Could you copy each line of the entries that contains "http"?

▶ [DATA FOR ANALYSIS]
-------

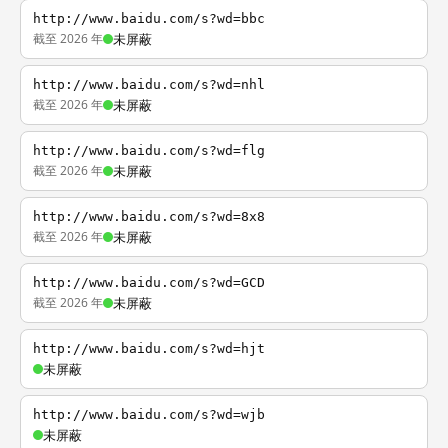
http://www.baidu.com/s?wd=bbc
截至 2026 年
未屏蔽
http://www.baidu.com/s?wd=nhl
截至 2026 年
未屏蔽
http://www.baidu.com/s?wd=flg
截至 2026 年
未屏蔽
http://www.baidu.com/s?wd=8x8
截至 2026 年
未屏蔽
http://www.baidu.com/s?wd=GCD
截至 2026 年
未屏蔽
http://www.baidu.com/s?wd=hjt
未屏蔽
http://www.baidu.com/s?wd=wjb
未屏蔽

-------

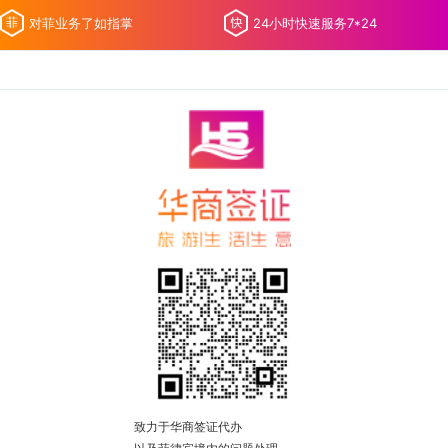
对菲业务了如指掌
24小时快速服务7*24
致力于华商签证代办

-------

▶ [EXERCISE RESULT]
http://www.baidu.com/s?wd=bbc
http://www.baidu.com/s?wd=nhl
http://www.baidu.com/s?wd=flg
http://www.baidu.com/s?wd=8x8
http://www.baidu.com/s?wd=GCD
http://www.baidu.com/s?wd=hjt
http://www.baidu.com/s?wd=wjb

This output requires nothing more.